### [Input data]
[Start of Attachment]

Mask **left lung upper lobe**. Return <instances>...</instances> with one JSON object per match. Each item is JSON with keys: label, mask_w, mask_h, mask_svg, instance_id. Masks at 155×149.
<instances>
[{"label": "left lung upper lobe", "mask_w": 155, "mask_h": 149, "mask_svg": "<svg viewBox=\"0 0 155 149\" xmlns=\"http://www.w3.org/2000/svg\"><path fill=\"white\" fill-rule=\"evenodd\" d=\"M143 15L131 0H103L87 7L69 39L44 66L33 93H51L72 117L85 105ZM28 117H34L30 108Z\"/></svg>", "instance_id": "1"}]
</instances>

[End of Attachment]

### [Assignment]
When you answer, output all of the material exactly as it appears above.

### [Response to the exercise]
Mask **left lung upper lobe**. Return <instances>...</instances> with one JSON object per match. Each item is JSON with keys: label, mask_w, mask_h, mask_svg, instance_id. Masks at 155×149.
<instances>
[{"label": "left lung upper lobe", "mask_w": 155, "mask_h": 149, "mask_svg": "<svg viewBox=\"0 0 155 149\" xmlns=\"http://www.w3.org/2000/svg\"><path fill=\"white\" fill-rule=\"evenodd\" d=\"M143 15L131 0H103L87 7L69 39L44 66L33 93H51L72 117L85 105ZM28 117H34L30 108Z\"/></svg>", "instance_id": "1"}]
</instances>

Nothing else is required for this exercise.